_Assignment_. Scan the records for the string "done". State how many lines contain it and add nothing.

━━ Materials provided

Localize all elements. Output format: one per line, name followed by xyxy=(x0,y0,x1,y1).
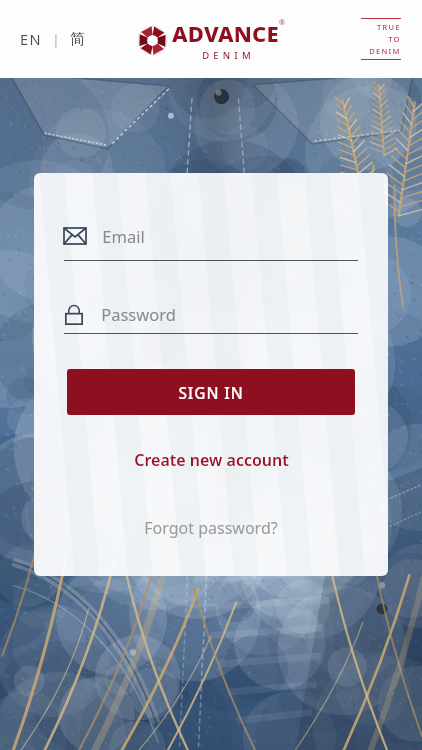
staticText: Email xyxy=(102,225,145,247)
button[interactable]: Email xyxy=(34,225,388,261)
staticText: DENIM xyxy=(369,46,401,56)
button[interactable]: EN xyxy=(18,23,87,55)
staticText: Create new account xyxy=(134,449,289,471)
button[interactable]: SIGN IN xyxy=(67,369,355,415)
staticText: 简 xyxy=(70,30,85,49)
staticText: ® xyxy=(279,18,285,28)
button[interactable]: Forgot password? xyxy=(34,511,388,545)
staticText: TO xyxy=(388,34,401,44)
staticText: SIGN IN xyxy=(178,382,244,403)
staticText: TRUE xyxy=(377,22,401,32)
staticText: ADVANCE xyxy=(172,18,279,48)
button[interactable]: Password xyxy=(34,303,388,334)
staticText: EN xyxy=(20,29,42,49)
staticText: DENIM xyxy=(202,49,255,62)
staticText: | xyxy=(52,29,60,49)
button[interactable]: Create new account xyxy=(34,443,388,477)
staticText: Password xyxy=(101,303,176,325)
staticText: Forgot password? xyxy=(144,517,278,539)
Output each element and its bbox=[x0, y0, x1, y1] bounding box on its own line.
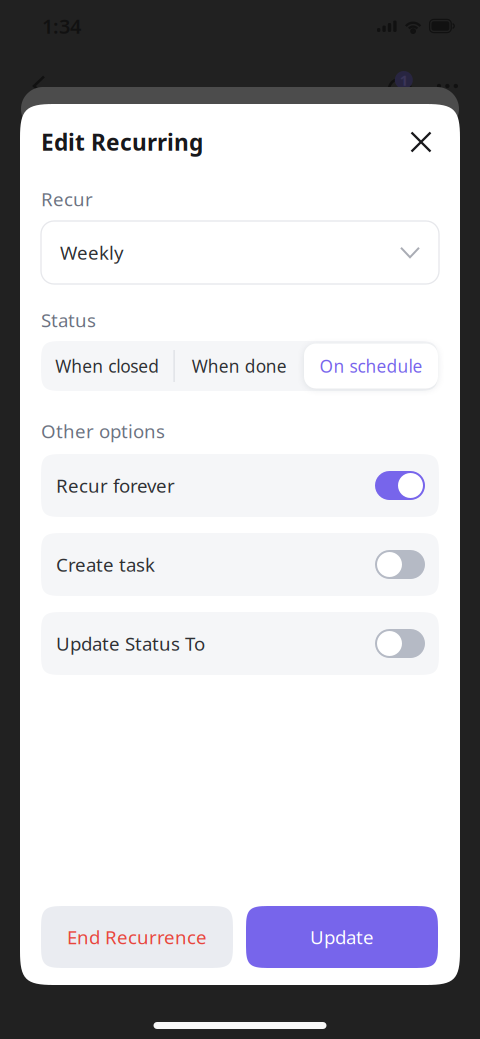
button[interactable]: Update Status To bbox=[41, 612, 439, 675]
staticText: 1:34 bbox=[42, 13, 81, 39]
staticText: On schedule bbox=[320, 354, 422, 378]
button[interactable]: On schedule bbox=[304, 344, 438, 388]
button[interactable]: Create task bbox=[41, 533, 439, 596]
staticText: End Recurrence bbox=[67, 925, 207, 949]
staticText: Recur bbox=[41, 187, 93, 211]
staticText: Update Status To bbox=[56, 631, 205, 656]
button[interactable]: When closed bbox=[41, 341, 174, 391]
button[interactable]: End Recurrence bbox=[41, 906, 233, 968]
staticText: 1 bbox=[400, 70, 408, 90]
button[interactable]: Recur forever bbox=[41, 454, 439, 517]
staticText: Recur forever bbox=[56, 473, 175, 498]
button[interactable]: Update bbox=[246, 906, 438, 968]
staticText: Other options bbox=[41, 419, 165, 443]
staticText: When done bbox=[192, 354, 287, 378]
staticText: Edit Recurring bbox=[41, 127, 203, 157]
staticText: Status bbox=[41, 308, 96, 332]
staticText: Weekly bbox=[60, 240, 124, 265]
button[interactable]: Weekly bbox=[41, 221, 439, 284]
button[interactable]: When done bbox=[175, 341, 304, 391]
staticText: Update bbox=[310, 925, 374, 949]
staticText: Create task bbox=[56, 552, 155, 577]
button[interactable]: Close bbox=[403, 124, 439, 160]
staticText: When closed bbox=[55, 354, 159, 378]
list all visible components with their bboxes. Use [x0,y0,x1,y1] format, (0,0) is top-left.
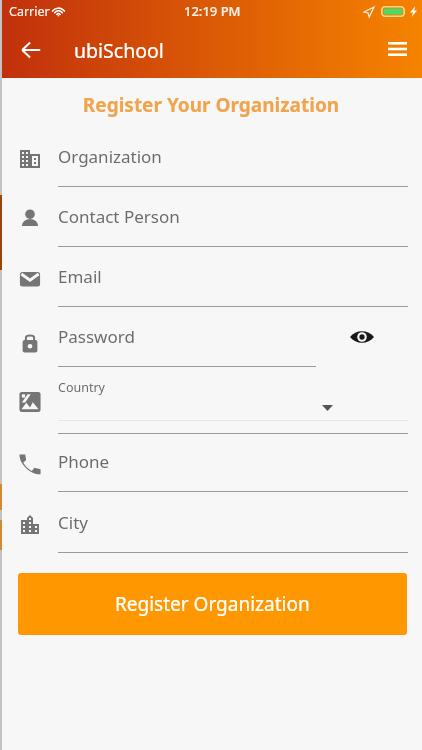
staticText: Register Your Organization [0,92,422,118]
staticText: Contact Person [58,205,180,228]
staticText: Password [58,325,135,348]
staticText: Email [58,265,102,288]
staticText: Organization [58,145,162,168]
staticText: Carrier [9,3,50,20]
button[interactable]: Menu [377,29,417,69]
staticText: Country [58,379,105,396]
staticText: City [58,511,88,534]
button[interactable]: Back [12,31,50,69]
staticText: Phone [58,450,110,473]
staticText: ubiSchool [74,37,164,64]
button[interactable]: Show password [346,321,378,353]
button[interactable]: Register Organization [18,573,407,635]
button[interactable]: Select country [322,405,333,411]
staticText: 12:19 PM [184,2,241,20]
staticText: Register Organization [115,591,310,617]
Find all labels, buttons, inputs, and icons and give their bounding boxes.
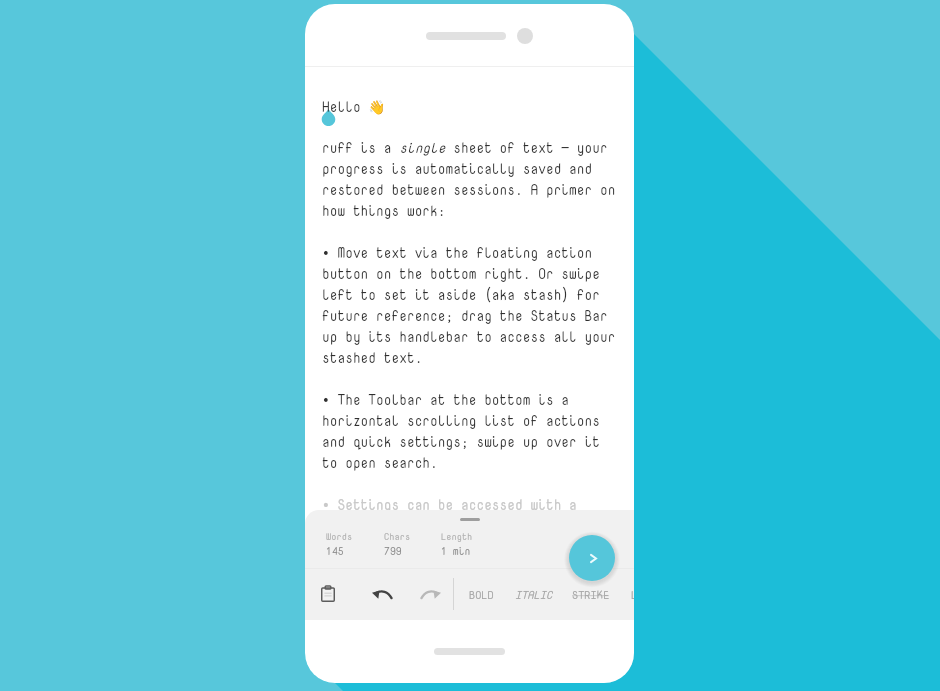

━━━━

_Answer section_. 2